In case of linear functions (operators), which might be given here as you posted in the linear algebra section, then we get:
$$(\;Tx_1=Tx_2 \Longrightarrow x_1=x_2\;) \Longleftrightarrow (\;T(x_1-x_2)=0 \Longrightarrow x_1-x_2=0 \;) \Longleftrightarrow (\;Tx=0 \Longrightarrow x=0\;) \Longleftrightarrow (\;\operatorname{ker}T=0\;)$$
which finally is a single equation.

 

[SeM]

I wouldn't say gives here, because it is the definition of injectivity:

In case of linear functions (operators), which might be given here as you posted in the linear algebra section, then we get:
$$(\;Tx_1=Tx_2 \Longrightarrow x_1=x_2\;) \Longleftrightarrow (\;T(x_1-x_2)=0 \Longrightarrow x_1-x_2=0 \;) \Longleftrightarrow (\;Tx=0 \Longrightarrow x=0\;) \Longleftrightarrow (\;\operatorname{ker}T=0\;)$$
which finally is a single equation.

So if an operator is say id/dx, and the element it acts on is the variable x, we have:

Tx_1 = id/dx x = i

the second variable is y,

Tx_2 = id/dx y = 0

$$(\;Tx \ne Ty \Longrightarrow x \ne y\;) \Longleftrightarrow (\;T(x-y) \ne 0 \Longrightarrow x-y\ne0 \;) \Longleftrightarrow (\;Tx\ne0 \Longrightarrow x\ne0\;) \Longleftrightarrow (\;\operatorname{ker}T\ne0\;)$$

so T is not injective.

 

[fresh_42]

So if an operator is say id/dx, and the element it acts on is the variable x, we have:

Tx_1 = id/dx x = i

the second variable is y,

Tx_2 = id/dx y = 0

$$(\;Tx \ne Ty \Longrightarrow x \ne y\;) \Longleftrightarrow (\;T(x-y) \ne 0 \Longrightarrow x-y\ne0 \;) \Longleftrightarrow (\;Tx\ne0 \Longrightarrow x\ne0\;) \Longleftrightarrow (\;\operatorname{ker}T\ne0\;)$$

so T is not injective.

$T$ is not injective because all polynomials in $y$ are contained in its kernel: $T(p(y))=0$.

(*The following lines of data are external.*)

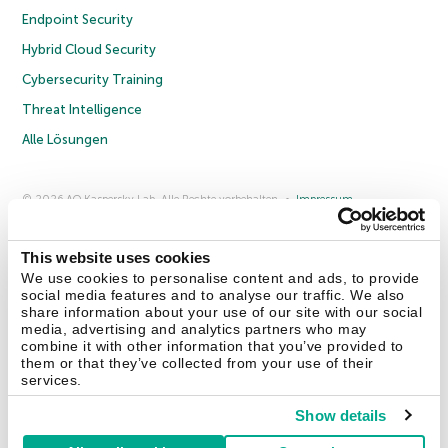
Endpoint Security
Hybrid Cloud Security
Cybersecurity Training
Threat Intelligence
Alle Lösungen
© 2026 AO Kaspersky Lab. Alle Rechte vorbehalten.
Impressum
Datenschutzrichtlinie
Lizenzvereinbarung B2C
Lizenzvereinbarung B2B
Anmeldung zum Business-Newsletter
Anmeldung zum Newsletter für B2B-Vertriebspartner
Cookies
This website uses cookies
We use cookies to personalise content and ads, to provide
social media features and to analyse our traffic. We also
Kontakt
Über uns
Partner
Blog
Weitere Informationen
share information about your use of our site with our social
Pressemitteilungen
media, advertising and analytics partners who may
combine it with other information that you’ve provided to
them or that they’ve collected from your use of their
Securelist
Eugene Personal Blog
Enzyklopädie
services.
Show details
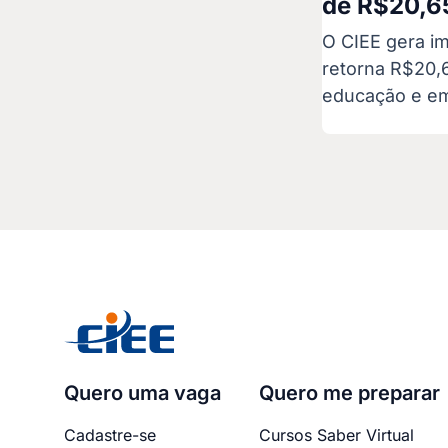
de R$20,65
O CIEE gera i
retorna R$20,
educação e em
Quero uma vaga
Quero me preparar
Cadastre-se
Cursos Saber Virtual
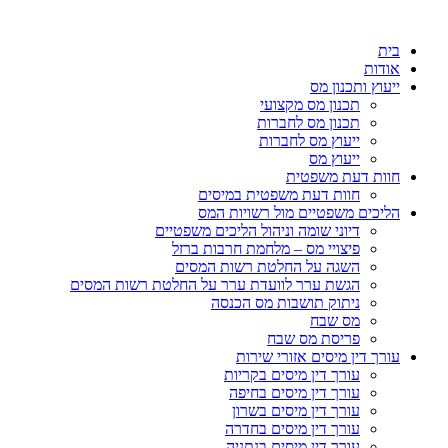
בית
אודות
ייעוץ ותכנון מס
תכנון מס מקצועי
תכנון מס לחברות
ייעוץ מס לחברות
ייעוץ מס
חוות דעת משפטית
חוות דעת משפטית במיסים
הליכים משפטיים מול רשויות המס
דיוני שומה וניהול הליכים משפטיים
פיצויי מס – מלחמת חרבות ברזל
השגה על החלטת רשות המסים
הגשת ערר לוועדת ערר על החלטת רשות המסים
ניתוק תושבות מס הכנסה
מס שבח
פריסת מס שבח
עורך דין מיסים אזורי שירות
עורך דין מיסים בקריות
עורך דין מיסים בחיפה
עורך דין מיסים בשרון
עורך דין מיסים בחדרה
עורך דין מיסים בנתניה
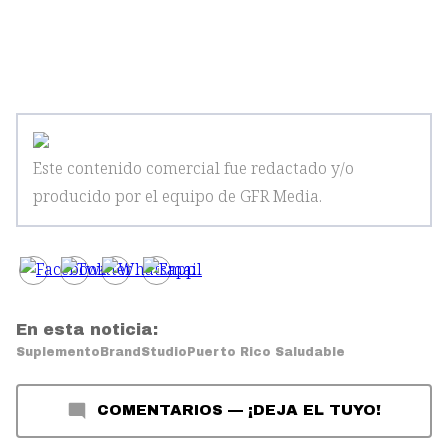
Este contenido comercial fue redactado y/o
producido por el equipo de GFR Media
.
En esta noticia:
Suplemento
BrandStudio
Puerto Rico Saludable
COMENTARIOS
—
¡DEJA EL TUYO!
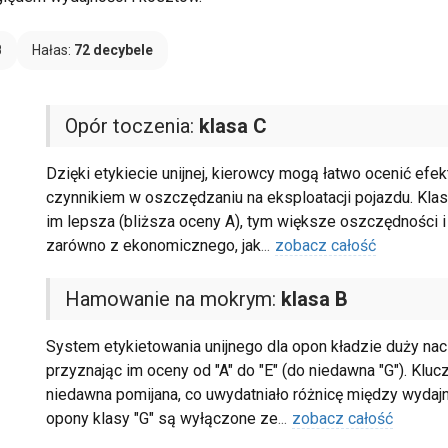
B
Hałas:
72 decybele
Opór toczenia:
klasa C
Dzięki etykiecie unijnej, kierowcy mogą łatwo ocenić ef
czynnikiem w oszczędzaniu na eksploatacji pojazdu. Klasy
im lepsza (bliższa oceny A), tym większe oszczędności i 
zarówno z ekonomicznego, jak
...
zobacz całość
Hamowanie na mokrym:
klasa B
System etykietowania unijnego dla opon kładzie duży nac
przyznając im oceny od "A" do "E" (do niedawna "G"). Kluc
niedawna pomijana, co uwydatniało różnicę między wydaj
opony klasy "G" są wyłączone ze
...
zobacz całość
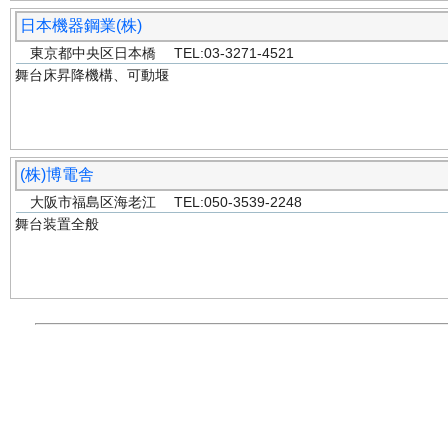
日本機器鋼業(株)
東京都中央区日本橋 TEL:03-3271-4521
舞台床昇降機構、可動堰
(株)博電舎
大阪市福島区海老江 TEL:050-3539-2248
舞台装置全般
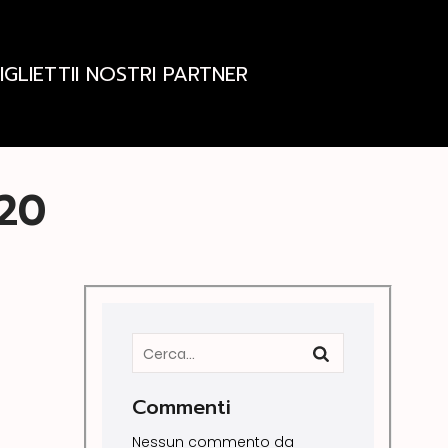
IGLIETTI
I NOSTRI PARTNER
020
Commenti
Nessun commento da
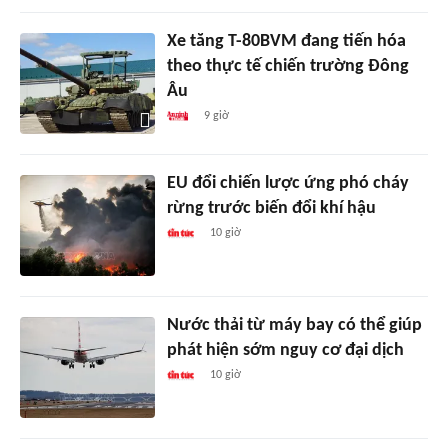
Xe tăng T-80BVM đang tiến hóa
theo thực tế chiến trường Đông
Âu
9 giờ
EU đổi chiến lược ứng phó cháy
rừng trước biến đổi khí hậu
10 giờ
Nước thải từ máy bay có thể giúp
phát hiện sớm nguy cơ đại dịch
10 giờ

However, your negation is wrong.
$$
T \text{ not injective } \Longleftrightarrow \neg \, (Tx_1=Tx_2 \Longrightarrow x_1 = x_2) \Longleftrightarrow (Tx_1=Tx_2 \nRightarrow x_1 = x_2) \Longleftrightarrow \exists \, x_1 \neq x_2 \, : \,Tx_1 =Tx_2
$$
You cannot simply negate the conditions. E.g. if you win in the lottery, you will never work again. The negation is: If you will work in the future, you might or might not have won in the lottery. It simply can't be concluded. What you wrote was: If you don't win in the lottery, you will definitely work again. But this is something different.

 

[mathwonk]

If that implication means that, for all x, if x wins the lottery then x will not work again, then it seems from the previous example that the negation would be there is some x such that x both wins the lottery and then works again afterwards. Does that make sense?

 

[WWGD]

The $A \rightarrow B$ law in T.F Logic has a nice equivalent : " ~A or B " ( sorry , don't know how to Tex Logic signs) , which negates as "A and ~B " where ~ is negation. It is somewhat ( or maybe plenty) artificial , but it is helpful when negating implications. And the proof is also kind of unsatisfactory: just notice the truth-functional equivalence.

 

[fresh_42]

The $A \rightarrow B$ law in T.F Logic has a nice equivalent : " ~A or B " ( sorry , don't know how to Tex Logic signs) , which negates as "A and ~B " where ~ is negation. It is somewhat ( or maybe plenty) artificial , but it is helpful when negating implications. And the proof is also kind of unsatisfactory: just notice the truth-functional equivalence.

\sim or better \lnot

 

[WWGD]

\sim

\Thanks ;).